Nevertheless, some data argue against the “ domains of knowledge hypothesis” and the innate nature of the brain’s categorical organization. Among these, we can include the following clinical and experimental data:

(a) The observation that in patients with category-specific disorders the semantic impairment does not respect the boundaries between living/biological entities and non-living/artifact items. In particular, Warrington and Shallice (1984 ); Warrington and McCarthy (1987 ), Basso et al. (1988 ); Silveri and Gainotti (1988 ); Damasio (1990 ), Hillis and Caramazza (1991 ); Sacchett and Humphreys (1992 ), Breedin et al. (1994 ); Farah et al. (1996 ), Forde et al. (1997), Dixon et al. (2000) and Masullo et al. (2012) showed that the representation of “ body parts” tends to be disrupted in association with that of artifacts, and the representation of “ musical instruments” tends to be disrupted in association with that of biological entities. For two reasons, this observation is consistent with the “ sensory-functional theory” and inconsistent with the “ domains of knowledge hypothesis.” On one side, we observe here a systematic breakdown across categories. On the other side, musical instruments (which are not recognized by their function but by their different shape and acoustic features) are more similar to “ living” items than to other artifacts from the viewpoint of their sources of knowledge, whereas body parts are identified on the basis of the somato-sensory and action-related information, which also has a critical role in the recognition of tools and other artifacts ( Gainotti et al., 2009 ).

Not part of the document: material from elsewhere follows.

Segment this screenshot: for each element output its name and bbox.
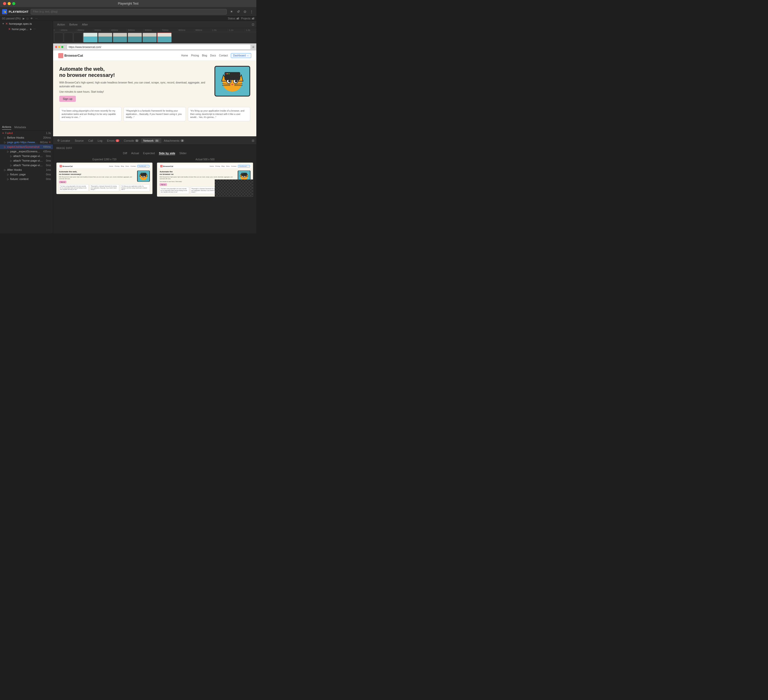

(b) Still within the category of musical instruments (but shifting from the contrast between the disruption of real categories and the disruption of representations based on the same sources of knowledge to the “ innate vs experience-dependent” opposition), interesting data supporting the experience-dependent interpretation were recently reported by Hoenig et al. (2011). These authors, starting from the premise that professional musicians constitute a very good model for understanding experience-dependent plasticity in the human brain, wondered whether this neuroplasticity might extend beyond basic perceptual and motor functions and shape the semantic representation of musical instruments. Using fMRI, they showed that in musicians (but not in musical laypersons) conceptual processing of visually presented musical instruments activates the auditory association cortex encompassing the right posterior superior temporal gyrus, which is also recruited in the auditory perception of real sounds. Therefore, experience-driven neuroplasticity in musicians is not confined to alterations of perceptual and motor maps but also leads to the establishment of higher-level semantic representations for musical instruments.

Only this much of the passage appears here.